Segment Start: Records for processing

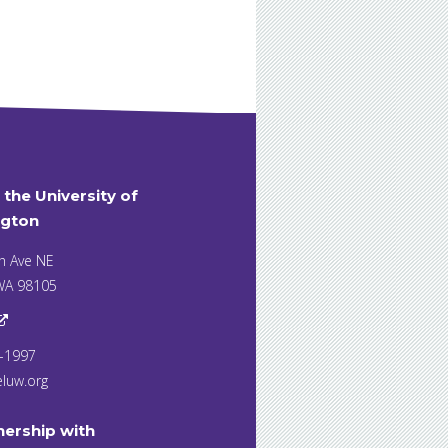
t the University of
gton
h Ave NE
 WA 98105
7-1997
eluw.org
nership with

Segment End: Records for processing

** Task to complete **
Retype each record exactly as it stands, but do not include the pictures.

** Finished exercise **
t the University of
gton
h Ave NE
 WA 98105
7-1997
eluw.org
nership with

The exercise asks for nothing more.